Jin:Gerek yok ben gerekirse gece nöbet tutarım.
Jun:İnat etme hastanede ayrı evde ayrı nöbet tutarsan artık evden cenazeni kaldırırız.
Jun un sözü üzerine herkes olanları unutup gülmeye başladılar. Bir süre daha bu konu üzerinde konuştuktan sonra burada kalmaya ikna oldular. Jin ile Jisoo kıyafetleri almak için tekrar eve geri döndüler.
Jin:Bak orada kalmayı hiç istemiyorum. Suganın sana karşı hissettiği şeyler var. Ona çok fazla yaklaşma.
Jisoo:Tamam
Jin:Tamam mı? Bu kadar kolay ikna edebileceğimi sanmıyordum neyse iyi oldu.
İkiside odalara çıkar ve çantalarını hazırlarlar. Sonra tekrardan at arabasına binip eve giderler. Zili çalıp içeriye girerler.

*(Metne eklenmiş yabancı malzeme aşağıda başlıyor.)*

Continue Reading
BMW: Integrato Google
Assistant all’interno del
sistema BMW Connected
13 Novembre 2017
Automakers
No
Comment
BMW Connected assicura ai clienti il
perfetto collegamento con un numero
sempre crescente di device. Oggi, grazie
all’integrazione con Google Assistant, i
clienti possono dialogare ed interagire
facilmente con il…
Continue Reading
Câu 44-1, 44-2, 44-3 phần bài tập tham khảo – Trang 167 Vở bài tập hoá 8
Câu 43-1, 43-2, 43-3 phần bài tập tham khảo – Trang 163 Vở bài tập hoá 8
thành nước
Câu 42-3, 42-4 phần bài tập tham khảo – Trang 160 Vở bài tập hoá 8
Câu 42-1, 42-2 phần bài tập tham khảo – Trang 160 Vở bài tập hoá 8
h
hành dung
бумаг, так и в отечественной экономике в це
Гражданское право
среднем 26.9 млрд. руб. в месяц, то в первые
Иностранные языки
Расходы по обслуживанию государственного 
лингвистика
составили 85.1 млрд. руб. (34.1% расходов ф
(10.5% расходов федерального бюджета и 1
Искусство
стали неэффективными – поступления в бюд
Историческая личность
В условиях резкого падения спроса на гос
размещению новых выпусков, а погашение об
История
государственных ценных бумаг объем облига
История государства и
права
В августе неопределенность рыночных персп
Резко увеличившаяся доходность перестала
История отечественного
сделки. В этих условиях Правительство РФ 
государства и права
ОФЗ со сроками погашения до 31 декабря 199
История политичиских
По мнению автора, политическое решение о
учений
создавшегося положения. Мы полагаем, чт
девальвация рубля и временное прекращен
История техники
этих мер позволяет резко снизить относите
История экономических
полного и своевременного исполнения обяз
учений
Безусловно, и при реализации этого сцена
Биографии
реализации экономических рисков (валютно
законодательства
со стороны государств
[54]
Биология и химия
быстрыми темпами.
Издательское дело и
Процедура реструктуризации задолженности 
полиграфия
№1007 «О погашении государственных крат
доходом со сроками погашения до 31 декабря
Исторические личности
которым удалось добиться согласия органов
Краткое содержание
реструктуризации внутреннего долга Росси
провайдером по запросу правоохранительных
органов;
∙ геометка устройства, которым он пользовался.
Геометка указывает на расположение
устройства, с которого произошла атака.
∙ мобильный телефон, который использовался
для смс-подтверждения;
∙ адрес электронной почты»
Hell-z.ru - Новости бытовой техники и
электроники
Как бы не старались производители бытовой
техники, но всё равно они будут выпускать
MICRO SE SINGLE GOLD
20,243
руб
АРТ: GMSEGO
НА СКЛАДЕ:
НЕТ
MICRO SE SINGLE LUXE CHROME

Jun:Geldiğinize göre görev dağılımlarını yapalım. Ben ve Sana Jin, Suga ve Jisoo. Biz masayı hazırlayalım siz yemek yapın.
Jisoo:Ben niye hep yemek takımındayım.
Jun:Çünkü öyle
Jisoo:Zaten Sana ya hep kolay işler gelsin.

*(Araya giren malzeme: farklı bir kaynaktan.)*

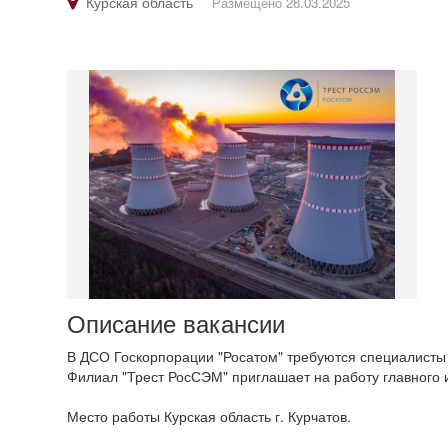
Курская область
Размещено 28.03.2025
Описание вакансии
В ДСО Госкорпорации "Росатом" требуются специалисты 
Филиал "Трест РосСЭМ" приглашает на работу главного 
Место работы Курская область г. Курчатов.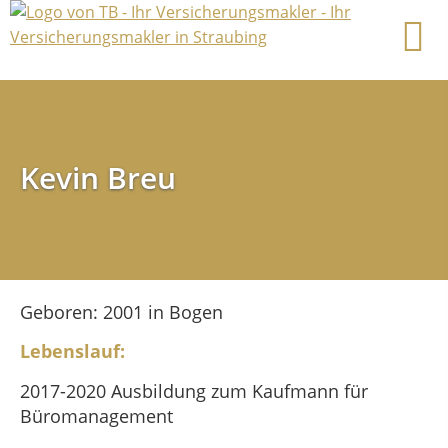
Kevin Breu
Geboren: 2001 in Bogen
Lebenslauf:
2017-2020 Ausbildung zum Kaufmann für
Büromanagement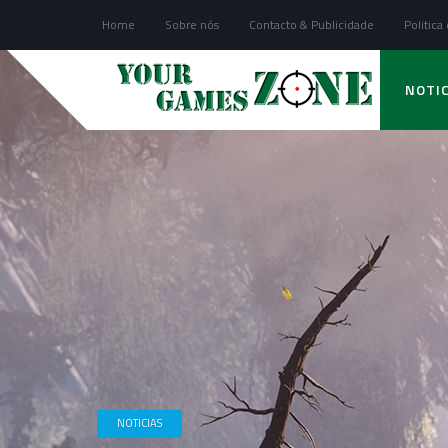
Home
Sobre nós
Contacto & Publicidade
Politica
NOTIC
NOTICIAS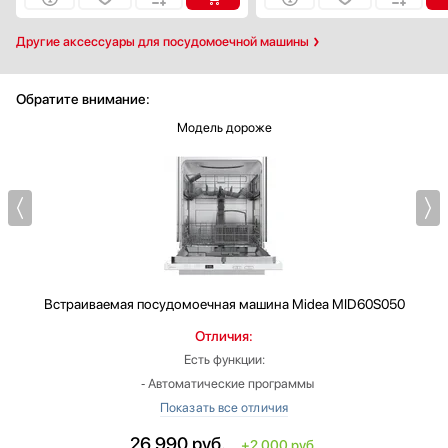
Другие аксессуары для посудомоечной машины
Обратите внимание:
Модель дороже
Встраиваемая посудомоечная машина
Midea MID60S050
Отличия:
Есть функции:
‐ Автоматические программы
‐ Режим половинной загрузки
‐ Дисплей
26 990
руб.
+2 000 руб.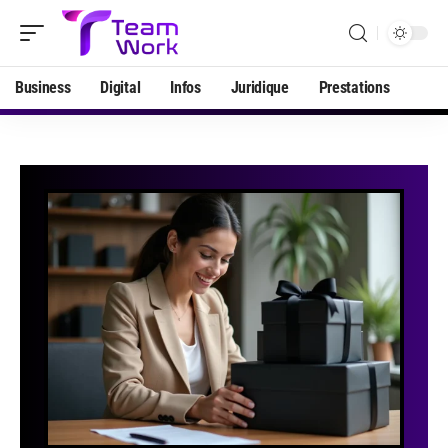
Business
Digital
Infos
Juridique
Prestations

Sana:Ne kolay işi ya geçen evi temizlerken ölüyordum.
Jisoo:Abartma ölüyormuş sakarlığım demiyorda.
Jin:Artık biz mutfağamı gitsek diyorum.
Suga:Gel Jisoo
Suga Jisooyu kolundan tutup mutfağa getirir. Bunu görünce Jin çok sinirlendi.
Suga:Hiç soğan kalmamış ben gidip ambardan getiriyim.
Suga mutfaktan çıkar ve Jin ile Jisoo kavga etmeye başlarlar.
Jin:O niye senin kolunu tutuyor?
Jisoo:Afedersin ama ben Sugaya kolumu al tut diye vermedim o çekti.
Jin:Ben yaklaşmasını istemedikçe o daha da dibimize giriyor.
Bir anda kapı açılır ve Suga gelir.
Suga:Geldim eee ne duruyoruz başlayalım.
Jisoo:Tam
Bir anda lafı yarıda kalır çünkü araya Jin girer.
Jin:Tamam başlayalım.
Onlar yemek yaparken Sana ile Jun hem ortalığı toplayıp hemde masayı hazırlarlar. Aradan birkaç saat geçtikten sonra yemekler hazır olur ve masaya otururlar.
Jun:Yemekler çok güzel olmuş.
Jisoo:Teşekkür ederiz.
Suga:Tuzu uzatır mısın Jisoo?
Jisoo:Uzat...
Jin:Ben uzatırım.
Suga:Sağol
Yemekleri yedikten sonra biraz oturup sohbet ederler birer kahve içtikten sonra da uyumak için odalara dağılırlar.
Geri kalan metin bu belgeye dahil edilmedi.